Dataset records:
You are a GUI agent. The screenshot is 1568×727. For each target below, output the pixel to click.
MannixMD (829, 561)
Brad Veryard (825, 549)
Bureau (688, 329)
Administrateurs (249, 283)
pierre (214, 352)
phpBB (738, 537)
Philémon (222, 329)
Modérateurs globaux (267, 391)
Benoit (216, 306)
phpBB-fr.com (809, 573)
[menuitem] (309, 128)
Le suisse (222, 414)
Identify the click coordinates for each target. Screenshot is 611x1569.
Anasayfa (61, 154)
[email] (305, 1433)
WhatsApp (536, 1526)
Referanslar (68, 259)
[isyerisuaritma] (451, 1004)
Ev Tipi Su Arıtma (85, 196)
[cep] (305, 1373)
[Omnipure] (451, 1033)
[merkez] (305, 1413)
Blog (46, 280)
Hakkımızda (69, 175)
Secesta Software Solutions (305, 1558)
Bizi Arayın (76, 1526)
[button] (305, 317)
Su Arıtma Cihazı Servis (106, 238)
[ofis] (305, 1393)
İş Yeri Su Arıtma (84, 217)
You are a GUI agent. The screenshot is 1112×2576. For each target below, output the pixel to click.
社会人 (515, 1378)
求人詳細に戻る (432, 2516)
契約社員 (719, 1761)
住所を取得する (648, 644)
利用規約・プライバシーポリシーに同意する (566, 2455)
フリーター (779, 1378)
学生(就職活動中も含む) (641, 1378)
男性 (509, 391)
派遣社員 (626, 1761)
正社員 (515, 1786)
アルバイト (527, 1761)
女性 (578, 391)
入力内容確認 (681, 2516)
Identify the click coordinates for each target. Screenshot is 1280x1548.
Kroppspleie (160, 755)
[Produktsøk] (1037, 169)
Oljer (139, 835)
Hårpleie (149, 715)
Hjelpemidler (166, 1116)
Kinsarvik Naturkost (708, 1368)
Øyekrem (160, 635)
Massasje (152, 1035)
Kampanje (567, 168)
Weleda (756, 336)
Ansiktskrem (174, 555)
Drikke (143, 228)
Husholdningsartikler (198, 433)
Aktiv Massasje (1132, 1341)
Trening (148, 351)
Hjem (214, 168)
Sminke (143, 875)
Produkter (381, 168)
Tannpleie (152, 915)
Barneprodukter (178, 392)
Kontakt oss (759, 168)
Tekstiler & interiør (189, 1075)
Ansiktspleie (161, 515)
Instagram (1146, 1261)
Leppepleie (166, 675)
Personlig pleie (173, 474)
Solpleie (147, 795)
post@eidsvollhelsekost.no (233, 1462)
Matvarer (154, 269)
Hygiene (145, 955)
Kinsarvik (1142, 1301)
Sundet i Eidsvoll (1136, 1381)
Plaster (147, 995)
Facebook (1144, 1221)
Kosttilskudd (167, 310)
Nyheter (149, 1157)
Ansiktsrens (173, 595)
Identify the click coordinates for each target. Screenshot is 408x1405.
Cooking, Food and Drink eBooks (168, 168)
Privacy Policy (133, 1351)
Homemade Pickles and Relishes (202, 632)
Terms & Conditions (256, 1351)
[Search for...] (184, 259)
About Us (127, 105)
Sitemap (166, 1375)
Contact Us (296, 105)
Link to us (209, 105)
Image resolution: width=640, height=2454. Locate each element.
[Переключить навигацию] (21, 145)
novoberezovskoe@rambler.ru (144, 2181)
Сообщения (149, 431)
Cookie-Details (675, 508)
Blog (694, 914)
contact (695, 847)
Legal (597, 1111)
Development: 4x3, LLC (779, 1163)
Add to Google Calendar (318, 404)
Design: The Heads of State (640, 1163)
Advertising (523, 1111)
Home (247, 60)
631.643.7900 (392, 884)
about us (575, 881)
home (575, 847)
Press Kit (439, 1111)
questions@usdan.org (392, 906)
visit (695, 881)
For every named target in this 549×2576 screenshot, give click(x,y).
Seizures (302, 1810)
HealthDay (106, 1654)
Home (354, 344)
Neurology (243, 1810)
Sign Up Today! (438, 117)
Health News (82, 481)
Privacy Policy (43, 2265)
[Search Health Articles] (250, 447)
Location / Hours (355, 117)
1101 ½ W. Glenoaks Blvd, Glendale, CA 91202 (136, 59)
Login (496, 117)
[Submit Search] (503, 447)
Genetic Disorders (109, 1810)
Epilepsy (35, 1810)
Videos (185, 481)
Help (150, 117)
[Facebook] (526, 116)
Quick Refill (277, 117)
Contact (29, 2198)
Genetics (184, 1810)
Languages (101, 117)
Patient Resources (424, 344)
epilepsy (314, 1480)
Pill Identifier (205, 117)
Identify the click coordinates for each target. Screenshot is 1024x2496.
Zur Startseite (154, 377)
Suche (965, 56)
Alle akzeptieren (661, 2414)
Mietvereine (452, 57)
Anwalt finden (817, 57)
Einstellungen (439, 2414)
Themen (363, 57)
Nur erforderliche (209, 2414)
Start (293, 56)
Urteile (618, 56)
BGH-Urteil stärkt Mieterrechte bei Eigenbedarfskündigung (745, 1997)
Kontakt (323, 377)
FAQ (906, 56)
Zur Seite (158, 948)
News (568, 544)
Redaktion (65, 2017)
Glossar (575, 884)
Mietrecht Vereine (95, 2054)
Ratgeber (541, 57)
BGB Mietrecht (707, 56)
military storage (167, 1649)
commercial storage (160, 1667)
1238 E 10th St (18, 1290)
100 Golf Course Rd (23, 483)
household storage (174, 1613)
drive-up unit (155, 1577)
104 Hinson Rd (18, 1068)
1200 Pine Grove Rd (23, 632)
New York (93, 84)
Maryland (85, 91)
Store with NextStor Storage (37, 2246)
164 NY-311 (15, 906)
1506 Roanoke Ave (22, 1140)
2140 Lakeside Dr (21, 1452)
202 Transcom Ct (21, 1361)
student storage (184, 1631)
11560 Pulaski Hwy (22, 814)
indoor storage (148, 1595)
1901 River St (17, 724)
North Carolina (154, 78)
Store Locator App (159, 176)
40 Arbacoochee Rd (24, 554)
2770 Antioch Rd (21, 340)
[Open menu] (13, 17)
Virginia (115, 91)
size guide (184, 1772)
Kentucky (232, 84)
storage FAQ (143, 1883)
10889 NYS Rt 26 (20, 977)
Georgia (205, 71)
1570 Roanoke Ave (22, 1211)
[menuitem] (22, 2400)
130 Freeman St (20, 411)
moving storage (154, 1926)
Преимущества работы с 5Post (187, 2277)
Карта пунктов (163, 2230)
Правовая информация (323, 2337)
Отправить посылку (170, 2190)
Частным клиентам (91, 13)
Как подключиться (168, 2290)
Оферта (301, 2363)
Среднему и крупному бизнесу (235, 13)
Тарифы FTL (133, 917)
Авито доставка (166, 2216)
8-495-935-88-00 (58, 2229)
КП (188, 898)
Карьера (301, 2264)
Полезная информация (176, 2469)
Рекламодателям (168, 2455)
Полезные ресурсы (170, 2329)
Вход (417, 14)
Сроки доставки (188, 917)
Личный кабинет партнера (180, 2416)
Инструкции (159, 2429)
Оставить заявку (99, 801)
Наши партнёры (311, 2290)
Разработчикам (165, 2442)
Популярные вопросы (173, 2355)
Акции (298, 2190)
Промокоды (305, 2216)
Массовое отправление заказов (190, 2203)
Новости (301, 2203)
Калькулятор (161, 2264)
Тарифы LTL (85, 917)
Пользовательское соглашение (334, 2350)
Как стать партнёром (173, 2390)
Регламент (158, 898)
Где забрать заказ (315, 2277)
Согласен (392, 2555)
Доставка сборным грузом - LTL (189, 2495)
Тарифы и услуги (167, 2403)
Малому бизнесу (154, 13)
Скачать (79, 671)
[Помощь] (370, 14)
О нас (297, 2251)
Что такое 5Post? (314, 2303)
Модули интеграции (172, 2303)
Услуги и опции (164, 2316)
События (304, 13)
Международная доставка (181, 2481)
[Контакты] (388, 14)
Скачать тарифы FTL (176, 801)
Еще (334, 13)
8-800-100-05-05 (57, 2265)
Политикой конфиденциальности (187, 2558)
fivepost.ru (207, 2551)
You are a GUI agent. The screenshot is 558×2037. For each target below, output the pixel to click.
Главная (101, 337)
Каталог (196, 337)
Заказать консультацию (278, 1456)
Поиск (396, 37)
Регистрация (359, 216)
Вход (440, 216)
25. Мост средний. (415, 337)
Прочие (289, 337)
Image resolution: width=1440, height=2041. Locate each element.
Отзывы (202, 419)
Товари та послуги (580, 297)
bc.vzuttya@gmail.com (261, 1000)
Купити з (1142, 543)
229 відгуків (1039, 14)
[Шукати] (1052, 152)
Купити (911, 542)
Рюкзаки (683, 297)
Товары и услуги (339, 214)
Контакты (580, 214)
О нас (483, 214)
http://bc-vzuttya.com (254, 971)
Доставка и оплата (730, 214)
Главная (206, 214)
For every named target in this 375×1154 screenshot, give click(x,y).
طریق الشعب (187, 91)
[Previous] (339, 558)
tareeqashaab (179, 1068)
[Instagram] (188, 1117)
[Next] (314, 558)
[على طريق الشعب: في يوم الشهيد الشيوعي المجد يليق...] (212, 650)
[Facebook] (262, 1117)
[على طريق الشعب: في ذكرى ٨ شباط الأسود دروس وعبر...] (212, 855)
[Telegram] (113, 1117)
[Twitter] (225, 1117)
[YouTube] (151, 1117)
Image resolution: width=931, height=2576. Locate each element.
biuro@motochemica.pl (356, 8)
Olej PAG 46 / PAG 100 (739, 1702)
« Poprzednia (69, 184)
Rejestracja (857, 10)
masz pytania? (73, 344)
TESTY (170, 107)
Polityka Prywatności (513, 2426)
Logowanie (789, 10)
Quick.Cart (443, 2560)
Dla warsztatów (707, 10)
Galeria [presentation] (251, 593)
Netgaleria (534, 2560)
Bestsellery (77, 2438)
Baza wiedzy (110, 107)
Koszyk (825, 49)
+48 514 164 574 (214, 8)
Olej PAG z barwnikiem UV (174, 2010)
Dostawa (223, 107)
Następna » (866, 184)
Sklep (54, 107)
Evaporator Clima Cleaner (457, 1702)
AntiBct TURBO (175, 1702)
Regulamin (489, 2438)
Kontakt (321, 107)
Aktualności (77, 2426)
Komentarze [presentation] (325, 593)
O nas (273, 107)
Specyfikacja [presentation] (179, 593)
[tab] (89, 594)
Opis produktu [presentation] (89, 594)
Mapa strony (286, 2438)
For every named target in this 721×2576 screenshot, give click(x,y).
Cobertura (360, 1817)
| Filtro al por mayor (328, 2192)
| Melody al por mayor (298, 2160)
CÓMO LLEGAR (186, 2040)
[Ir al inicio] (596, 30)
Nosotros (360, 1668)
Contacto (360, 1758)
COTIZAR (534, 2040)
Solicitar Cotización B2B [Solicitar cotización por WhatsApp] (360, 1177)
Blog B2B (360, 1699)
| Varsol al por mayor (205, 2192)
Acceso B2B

Work request: Where a line above holds the string "agent", show that line.

Expected answer:
You are a GUI agent. The screenshot is 1568×727. For each target below, output the pixel to click.
You are a GUI agent. The screenshot is 1112×2576. For each target below, output the pixel to click.
You are a GUI agent. The screenshot is 558×2037. For each target below, output the pixel to click.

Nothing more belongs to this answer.